## WORK ITEM
Please say how many lines in the records below contain the word "Programme". Give the number and nothing more.

--- START ---

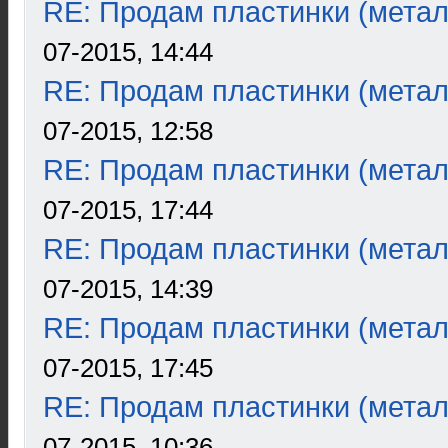
RE: Продам пластинки (метал
07-2015, 14:44
RE: Продам пластинки (метал
07-2015, 12:58
RE: Продам пластинки (метал
07-2015, 17:44
RE: Продам пластинки (метал
07-2015, 14:39
RE: Продам пластинки (метал
07-2015, 17:45
RE: Продам пластинки (метал
07-2015, 10:36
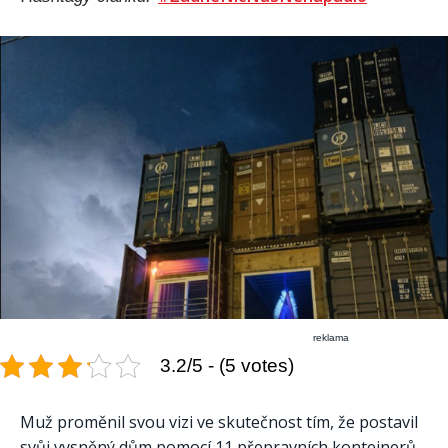
reklama
3.2/5 - (5 votes)
Muž proměnil svou vizi ve skutečnost tím, že postavil
svůj vysněný dům pomocí 11 přepravních kontejnerů.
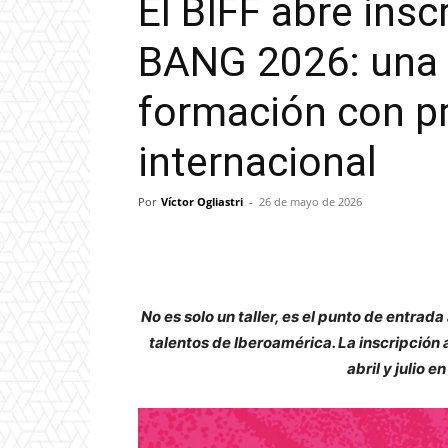
El BIFF abre insc
BANG 2026: una 
formación con p
internacional
Por
Víctor Ogliastri
-
26 de mayo de 2026
No es solo un taller, es el punto de entrad
talentos de Iberoamérica. La inscripción a
abril y julio en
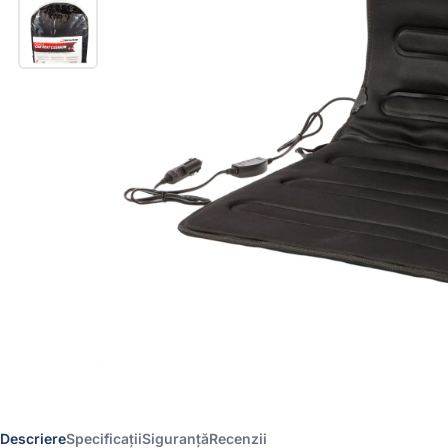
Descriere
Specificații
Siguranță
Recenzii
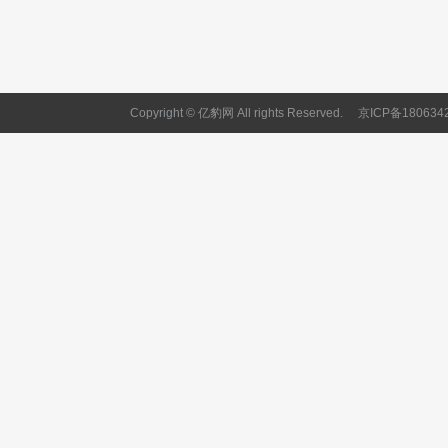
Copyright © 亿豹网 All rights Reserved.
京ICP备180634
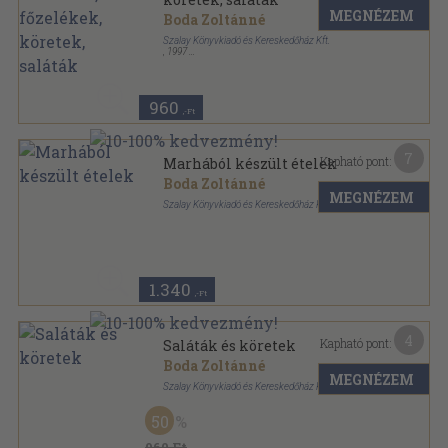
MEGNÉZEM
Boda Zoltánné
Szalay Könyvkiadó és Kereskedőház Kft.
,
1997
Ragasztott papírkötés
,
127
oldal
Szalay könyvek sorozat
960
,-Ft
7
Kapható pont:
Marhából készült ételek
Boda Zoltánné
MEGNÉZEM
Szalay Könyvkiadó és Kereskedőház Kft.
Tűzött kötés
,
48
oldal
Szalay könyvek sorozat
1.340
,-Ft
4
Kapható pont:
Saláták és köretek
Boda Zoltánné
MEGNÉZEM
Szalay Könyvkiadó és Kereskedőház Kft.
Tűzött kötés
,
48
oldal
50
Szalay könyvek sorozat
960 Ft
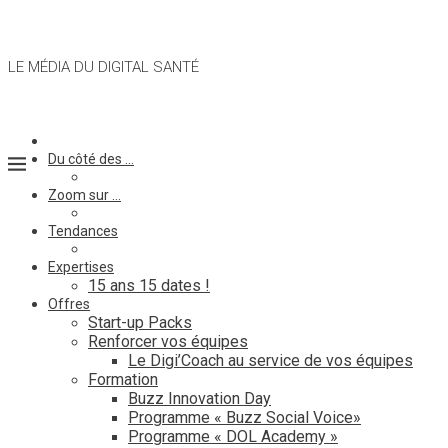
LE MÉDIA DU DIGITAL SANTÉ
Du côté des …
Zoom sur …
Tendances
Expertises
15 ans 15 dates !
Offres
Start-up Packs
Renforcer vos équipes
Le Digi’Coach au service de vos équipes
Formation
Buzz Innovation Day
Programme « Buzz Social Voice»
Programme « DOL Academy »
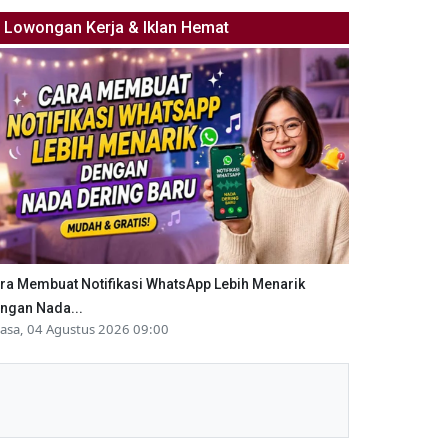
Lowongan Kerja & Iklan Hemat
ra Membuat Notifikasi WhatsApp Lebih Menarik
ngan Nada...
lasa, 04 Agustus 2026 09:00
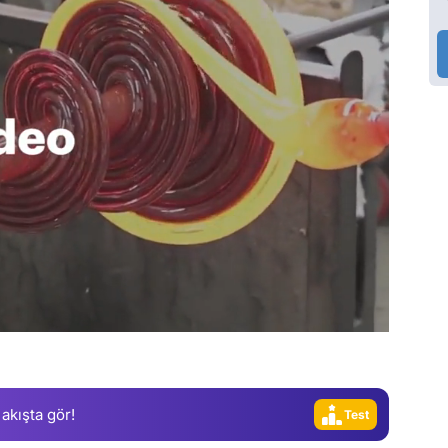
Video
Test
Gündem
Magazin
Video
 akışta gör!
Test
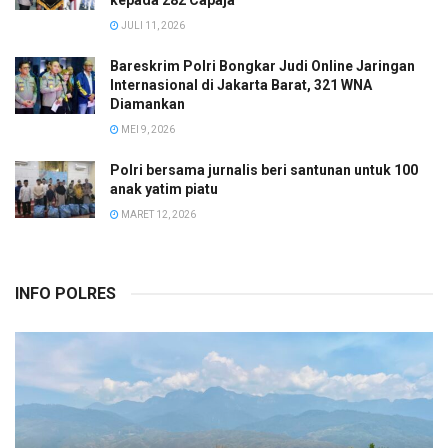
kepada 282 Capaja
JULI 11, 2026
Bareskrim Polri Bongkar Judi Online Jaringan
Internasional di Jakarta Barat, 321 WNA
Diamankan
MEI 9, 2026
Polri bersama jurnalis beri santunan untuk 100
anak yatim piatu
MARET 12, 2026
INFO POLRES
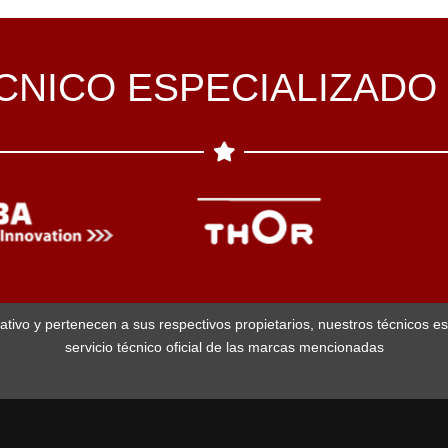
ÉCNICO ESPECIALIZADO
ativo y pertenecen a sus respectivos propietarios, nuestros técnicos e
servicio técnico oficial de las marcas mencionadas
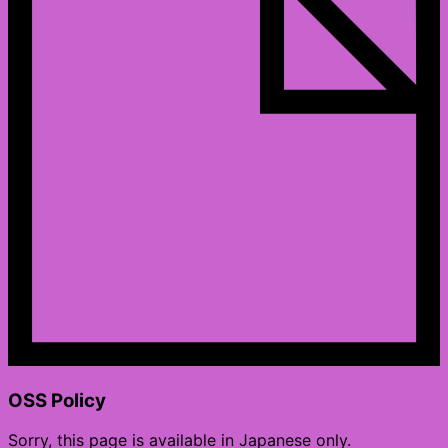
OSS Policy
Sorry, this page is available in Japanese only.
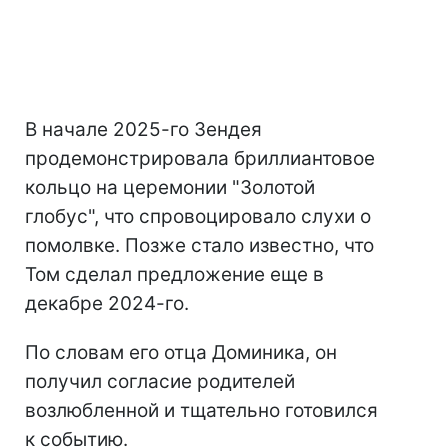
В начале 2025-го Зендея
продемонстрировала бриллиантовое
кольцо на церемонии "Золотой
глобус", что спровоцировало слухи о
помолвке. Позже стало известно, что
Том сделал предложение еще в
декабре 2024-го.
По словам его отца Доминика, он
получил согласие родителей
возлюбленной и тщательно готовился
к событию.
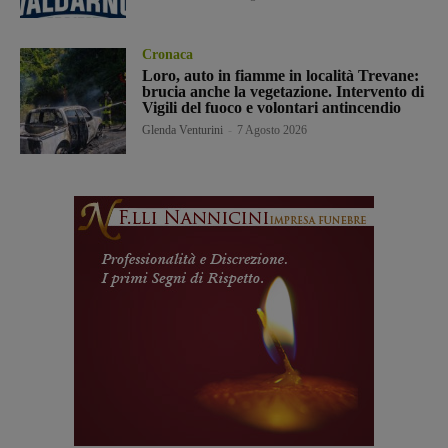
Cronaca
Loro, auto in fiamme in località Trevane:
brucia anche la vegetazione. Intervento di
Vigili del fuoco e volontari antincendio
Glenda Venturini
-
7 Agosto 2026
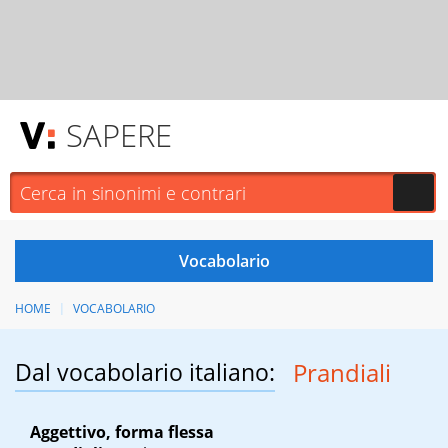
SAPERE
HOME
VOCABOLARIO
Dal vocabolario italiano:
Prandiali
Aggettivo, forma flessa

--- END ---

## WRITTEN SOLUTION
2